Device trust is converging with NHI governance. Connected medical devices are not just endpoints, they are credentialed actors whose behaviour must be governed over time. For teams running clinical platforms, that means the same lifecycle questions applied to service accounts now apply to pumps, monitors, gateways, and cloud-connected device fleets.

The stronger the clinical integration, the more important the trust boundary becomes. If device identity, certificate renewal, and integration scopes are not centrally governed, the result is a growing set of exceptions that no one can confidently audit or revoke.

Healthcare security programmes should expect more pressure to prove device authenticity, updateability, and retirement control. Organisations that can tie device identity to policy and evidence will be better positioned to manage both patient-safety risk and compliance expectations.


For practitioners

  • Map every connected device as a governed identity Inventory pumps, monitors, gateways, and integrations as identity-bearing assets with owners, certificates, and renewal dates. Include manufacturing, deployment, and retirement states so the device lifecycle is visible end to end.
  • Enforce certificate-backed authentication for device trust Require provable device identity before telemetry exchange, command acceptance, or clinical integration. Replace shared trust assumptions with certificate-based controls that can be revoked when a device or vendor relationship changes.
  • Review cloud and EHR integrations as trust boundaries Audit every API and cloud connection that carries device data into clinical workflows. Limit what each integration can read or influence, and document the failure mode if that trust path is disrupted.
  • Build lifecycle controls for patching and end-of-life retirement Track certificate renewal, firmware updates, and end-of-life status together. If a device cannot be patched or revalidated on a schedule that matches its clinical use, plan its replacement before security debt accumulates.

Key takeaways

  • Connected medical devices create an identity governance problem because device trust must be maintained across manufacturing, deployment, integration, and retirement.
  • The article’s risk signals are material, with hundreds of vulnerabilities and large-scale IoMT growth showing that exposed device identity is already an operational reality.
  • Teams should centralise device identity, enforce certificate-backed trust, and manage lifecycle controls as part of clinical security, not as an afterthought.
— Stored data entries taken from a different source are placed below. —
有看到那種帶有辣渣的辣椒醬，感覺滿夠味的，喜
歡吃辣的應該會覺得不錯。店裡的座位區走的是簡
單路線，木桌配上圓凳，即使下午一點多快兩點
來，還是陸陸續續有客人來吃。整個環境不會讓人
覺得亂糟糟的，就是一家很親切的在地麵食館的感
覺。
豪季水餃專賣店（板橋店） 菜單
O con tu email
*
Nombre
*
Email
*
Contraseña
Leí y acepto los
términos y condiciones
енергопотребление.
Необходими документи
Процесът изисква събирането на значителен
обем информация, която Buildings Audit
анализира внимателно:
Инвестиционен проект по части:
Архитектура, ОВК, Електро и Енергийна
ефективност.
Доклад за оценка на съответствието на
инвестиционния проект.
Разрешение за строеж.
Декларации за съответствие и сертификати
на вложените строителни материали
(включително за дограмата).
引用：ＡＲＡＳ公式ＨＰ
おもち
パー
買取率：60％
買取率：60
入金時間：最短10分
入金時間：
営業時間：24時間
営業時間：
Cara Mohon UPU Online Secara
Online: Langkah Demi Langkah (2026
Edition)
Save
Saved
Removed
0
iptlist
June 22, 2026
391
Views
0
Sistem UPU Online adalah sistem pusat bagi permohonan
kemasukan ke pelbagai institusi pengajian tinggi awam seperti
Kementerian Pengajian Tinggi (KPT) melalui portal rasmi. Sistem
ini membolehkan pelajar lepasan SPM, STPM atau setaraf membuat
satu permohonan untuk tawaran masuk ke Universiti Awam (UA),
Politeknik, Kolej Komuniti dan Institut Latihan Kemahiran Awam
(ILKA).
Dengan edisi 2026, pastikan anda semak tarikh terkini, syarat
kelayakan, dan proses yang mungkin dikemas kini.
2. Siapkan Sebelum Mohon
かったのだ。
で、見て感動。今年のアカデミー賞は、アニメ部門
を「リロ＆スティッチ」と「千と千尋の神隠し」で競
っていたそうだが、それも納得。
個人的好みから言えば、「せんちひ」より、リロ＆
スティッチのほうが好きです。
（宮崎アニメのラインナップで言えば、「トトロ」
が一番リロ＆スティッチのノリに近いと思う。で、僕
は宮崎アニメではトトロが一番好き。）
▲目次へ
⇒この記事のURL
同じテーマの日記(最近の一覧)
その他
Standards & Framework Alignment

This section maps relevant standards and security frameworks to the operational risks and controls described in this guidance.

OWASP Non-Human Identity Top 10 address the attack and risk surface, while NIST CSF 2.0 and NIST Zero Trust (SP 800-207) set the governance and control requirements practitioners need to meet.

FrameworkControl / ReferenceRelevance
OWASP Non-Human Identity Top 10NHI-01Device certificates and trust anchors are core non-human identity controls.
NIST CSF 2.0PR.AC-1Identity and credential management applies to device authentication and access control.
NIST Zero Trust (SP 800-207)SP 800-207IoMT trust should be continuously verified rather than assumed after onboarding.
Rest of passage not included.